1) Most signs of autism appear between 2 to 3 years of age though some show up earlier. Some of the early signs that would indicate a child needs further evaluation for a possible Autism diagnosis include absence of a social smile or minimal eye contact by 6 months of age, no babbling or use of hand gestures to communicate such as pointing, waving, or reaching by 12 months of age, infant does not respond to his or her name being called by 12 months of age, or no spoken words by 16 months of age.

2) In older children, other possible signs of Autism include difficulty understanding other people’s feeling; delayed language development; repeating words or phrases over and over again (echolalia); repetitive behaviors such as hand flapping, rocking, or spinning; unusual and intense reactions to certain smells, sounds, textures, or colors; or, lack of interest in making friends or prefers to be alone among others.

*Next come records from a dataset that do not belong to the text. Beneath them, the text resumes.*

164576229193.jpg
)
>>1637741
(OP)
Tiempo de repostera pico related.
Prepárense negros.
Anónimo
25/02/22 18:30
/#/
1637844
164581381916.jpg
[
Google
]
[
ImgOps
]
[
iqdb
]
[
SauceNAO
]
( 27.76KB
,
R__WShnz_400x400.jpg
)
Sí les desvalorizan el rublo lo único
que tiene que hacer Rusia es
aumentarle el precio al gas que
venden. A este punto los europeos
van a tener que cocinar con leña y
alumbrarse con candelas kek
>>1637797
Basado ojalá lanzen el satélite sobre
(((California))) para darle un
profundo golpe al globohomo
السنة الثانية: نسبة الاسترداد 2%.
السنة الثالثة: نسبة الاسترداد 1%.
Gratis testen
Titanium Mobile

3) Over 60% of children with Autism Spectrum Disorder have an intellectual disability.

4) The Modified Checklist for Autism (M-CHAT) is a developmental screening tool completed in toddlers between 16 and 30 months of age that many pediatricians and family practice physicians use to identify children who may be at risk for developing Autism.

5) The Autism Diagnostic Observation Schedule (ADOS-2) and Autism Diagnostic Interview-Revised (ADI-R) are two instruments used in the diagnosis and assessment of Autism Spectrum Disorder.

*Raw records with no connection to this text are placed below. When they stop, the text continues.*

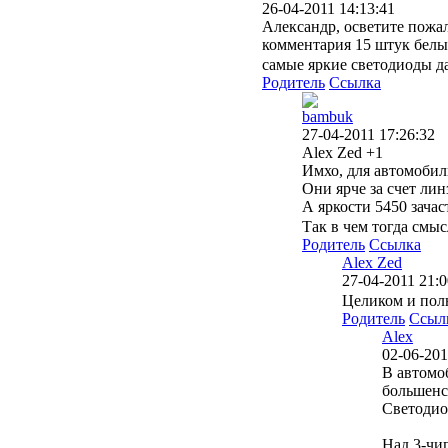
26-04-2011 14:13:41
Александр, осветите пожа
комментария 15 штук белых
самые яркие светодиоды д
Родитель
Ссылка
bambuk
27-04-2011 17:26:32
Alex Zed +1
Имхо, для автомоби
Они ярче за счет лин
А яркости 5450 зачас
Так в чем тогда смы
Родитель
Ссылка
Alex Zed
27-04-2011 21:0
Целиком и пол
Родитель
Ссыл
Alex
02-06-201
В автомо
большенст
Светодиод
Над 3-чи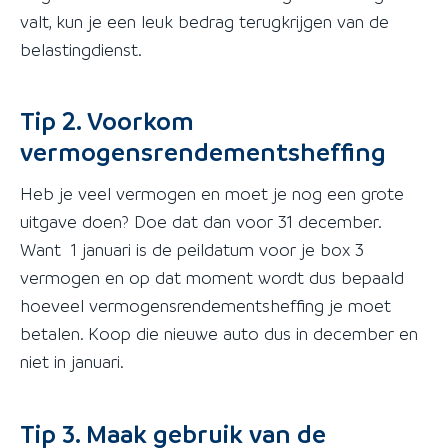
valt, kun je een leuk bedrag terugkrijgen van de
belastingdienst.
Tip 2. Voorkom
vermogensrendementsheffing
Heb je veel vermogen en moet je nog een grote
uitgave doen? Doe dat dan voor 31 december.
Want 1 januari is de peildatum voor je box 3
vermogen en op dat moment wordt dus bepaald
hoeveel vermogensrendementsheffing je moet
betalen. Koop die nieuwe auto dus in december en
niet in januari.
Tip 3. Maak gebruik van de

6) There is no one cause of Autism, and over 100 Autism risk genes have been identified to date.

7) Many medical conditions have a similar presentation to Autism. Thus, a comprehensive medical evaluation is critical to rule in or rule out the possibility of another disease process that might present similarly. Such an assessment includes a physical examination, hearing screening, genetic testing to look for Fragile X Syndrome and Downs Syndrome, and a Wood’s lamp examination for signs of Tuberous Sclerosus which is a genetic disorder that causes benign (noncancerous) tumors to grow in multiple parts of the body. Other tests such as an EEG, bloodwork, or brain imaging are also helpful when the physical examination suggests the possibility of other diseases.

8) Children with ASD need an educational assessment to detect co-morbid learning disorders or  developmental delays that, in turn, informs the educational approach implemented by an early intervention program or school system.

9) There are only 2 psychotropic medications that have been approved by the Food and Drug Administration for use in children with ASD. These 2 medications are Risperdal and Abilify which specific target irritability, tantrums, and physically aggressive behavior in Autism. Many other medication classes are commonly used to target specific symptom domains in youth with ASD. Physicians often use stimulants for attentional issues and hyperactive and impulsive behaviors and SSRIs for mood and anxiety symptoms or repetitive behaviors.

10) There are several different types of therapies touted to ameliorate the signs and symptoms of Autism Spectrum Disorder such as neurofeedback, Secretin, B vitamins, specific diets, Omega 3 fatty acids, and enhanced neurocognitive programs but none have been definitively shown to work.

11) Although controversial, research demonstrates that vaccines do not cause Autism Spectrum Disorder though this debate still rages on in many circles.